We had Art after that—the sound of our charcoal sticks working in time to the tune the kindergartners were singing until Mr. Friedley came by and asked for silence. After that, it was 3 p.m. and the bell was ringing and the school day was finally done. We gathered at Alabaster's door. It was the hour of the Slurpee.

“Yo,” Deni said to Eva, practically accosting her. “You coming to Rosie's?”

Which wasn't usually a question anybody ever asked, because Slurpees in off-season was our best-friend tradition. Slurpees was our gathering hour, our talk-it-over time, our gossip. Slurpees was unhitching our Modes from the racks at school, strapping our backpacks to our shoulders, and going.

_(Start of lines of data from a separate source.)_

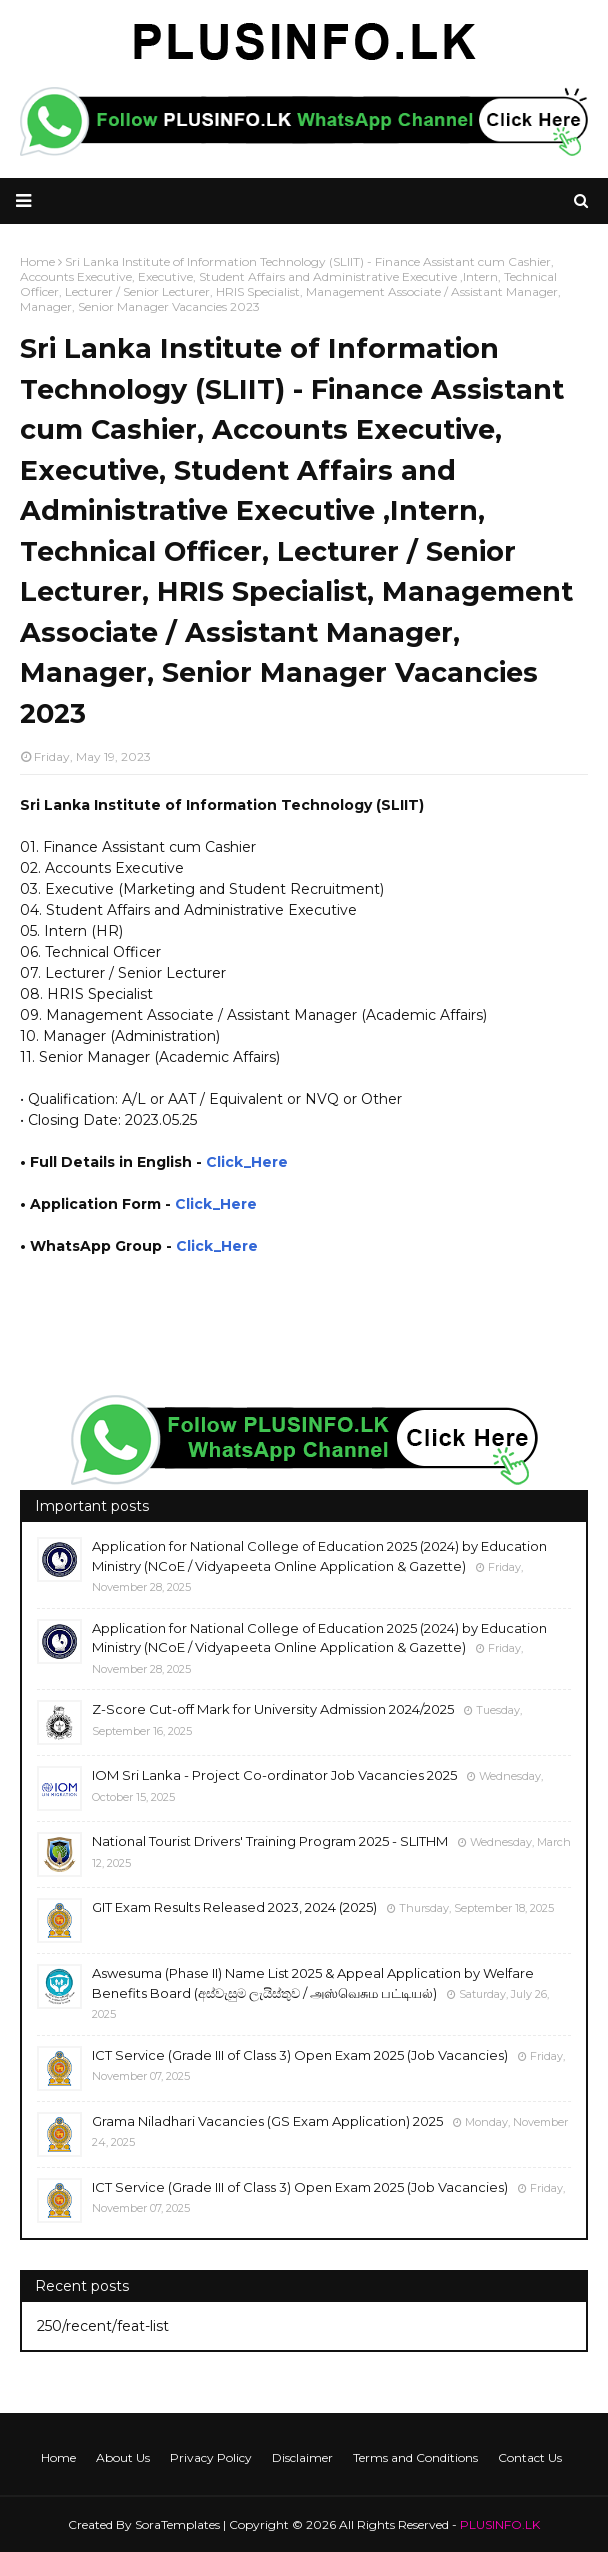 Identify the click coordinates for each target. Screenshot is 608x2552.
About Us (123, 2457)
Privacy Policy (211, 2457)
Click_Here (247, 1162)
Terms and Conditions (415, 2457)
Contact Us (530, 2457)
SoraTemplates (177, 2524)
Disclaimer (302, 2457)
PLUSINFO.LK (500, 2524)
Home (58, 2457) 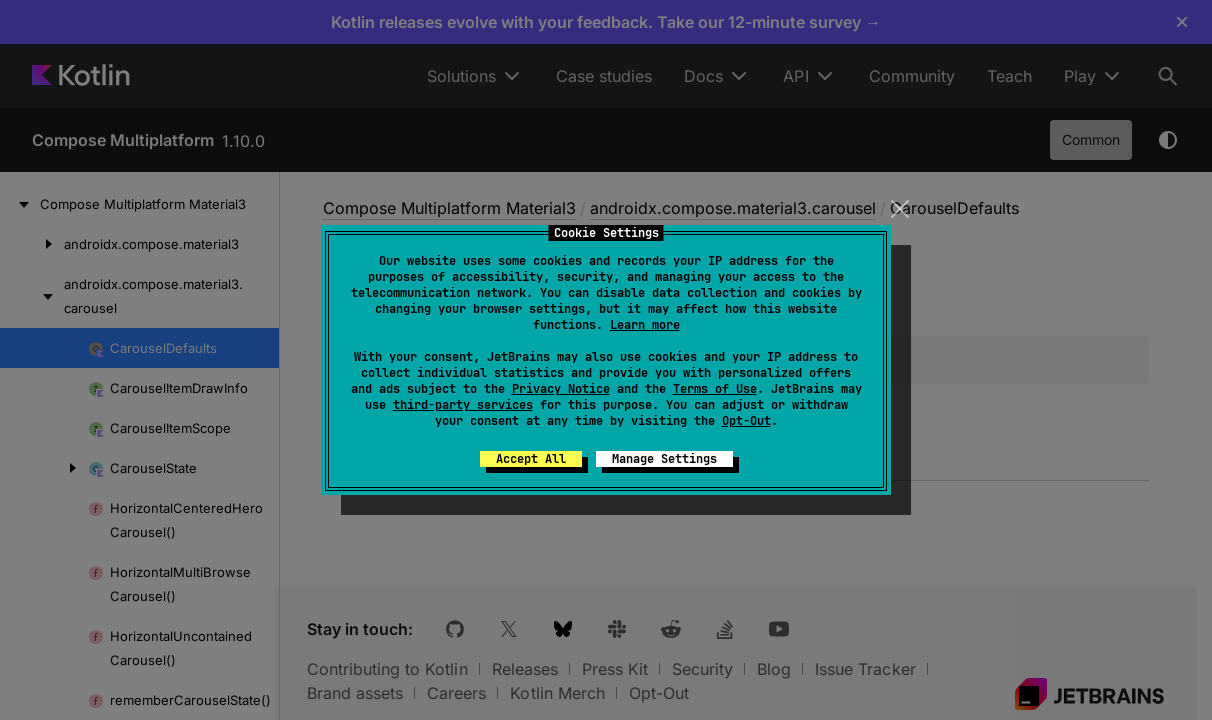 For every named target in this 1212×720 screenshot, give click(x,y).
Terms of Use (715, 389)
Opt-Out (746, 421)
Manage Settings (664, 459)
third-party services (463, 405)
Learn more (645, 325)
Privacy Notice (561, 389)
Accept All (531, 459)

But there was something about the way Eva was standing there, her ribbons of blond hair twining around her neck, her color high, her hands distracted, and Deni knew. She had her antennae way up, she was expecting as much, she was on the defense, standing close.

“Not so sure,” Eva said.

“Not so
sure
?” Deni pressed.

“Think I'll skip it today.”

“Something else to do?”

“Maybe?” Eva shrugged. She looked at Deni, looked at me, looked at her ten sparkle-decaled fingernails. “You have a Slurpee for me, okay?” Eva said to Deni, sweet as Eva always was, because Eva wasn't the kind of girl who would hurt on purpose. She was just the kind of girl who loved too much, stretched too thin, went way out of proportion too quickly, saw things that weren't there. The kind of girl who would loan her best find to a guy who'd kept his hood up all day.

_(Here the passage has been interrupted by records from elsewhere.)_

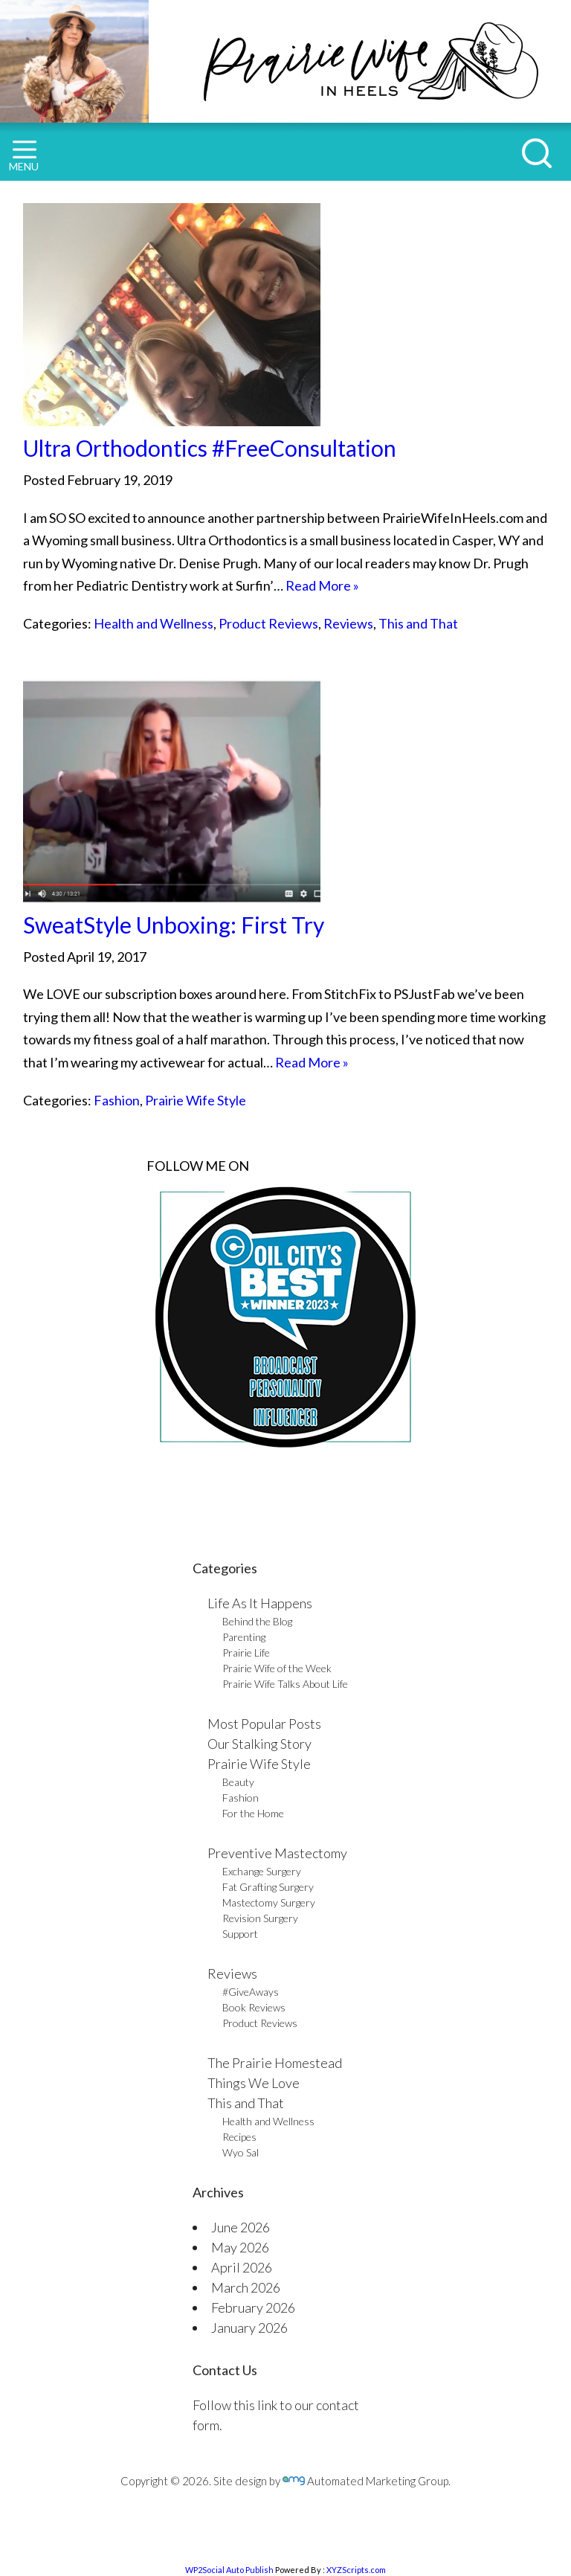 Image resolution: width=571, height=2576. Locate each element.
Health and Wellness (153, 623)
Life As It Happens (259, 1603)
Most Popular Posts (264, 1723)
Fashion (117, 1100)
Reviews (348, 623)
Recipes (239, 2136)
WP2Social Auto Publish (229, 2570)
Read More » (322, 585)
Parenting (243, 1637)
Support (240, 1933)
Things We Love (253, 2083)
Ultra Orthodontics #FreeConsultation (209, 447)
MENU (24, 157)
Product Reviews (268, 623)
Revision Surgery (260, 1918)
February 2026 (253, 2307)
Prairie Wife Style (195, 1100)
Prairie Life (246, 1652)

We turned. There, on cue, was Shift. His flip-flops were a little sandy with the outdoor classes' wear and tear. He was standing among us, but mostly standing beside Eva, her binoculars dangling casual at his neck.

“Shift,” Deni said.

“Yeah?” he answered.

“Shift. That's your name.”

“Um. Yeah.” His voice was a big shrug, like he'd been asked the question a thousand times before, like the uncoolest of uncool things would be to stand there and explain.

“You coming?” Deni finally asked me.

“I'm coming,” I said.

I keyed on my roller skates. Deni revved up her Gem. We left Eva where she was, pink up high in her cheeks.

Shift.

First name?

Last name?

We had no clue.

We rolled, we glided to Rosie's. We had one Slurpee each, and then we split another, and then Mr. Carl, Alabaster's janitor, drove up in his 1962 Wrangler—top down, radio on. Rosie brought him a double cone of orange spice as if she operated a drive-in, but fact of the matter: Rosie was Mr. Carl's wife.

I caught the sound of the radio on his weather station. Some bunch of clouds forming way south and east. Clouds with the air of Africa in them, and the wetness of an ocean, and the height of a skyscraper, the reporter was saying, which was what the reporters on weather were always saying, nothing to write home about, something far away, and they were just words.

We'd been through every version of weather on Haven.

We knew water inside and out.

Some reporter on the radio couldn't scare us.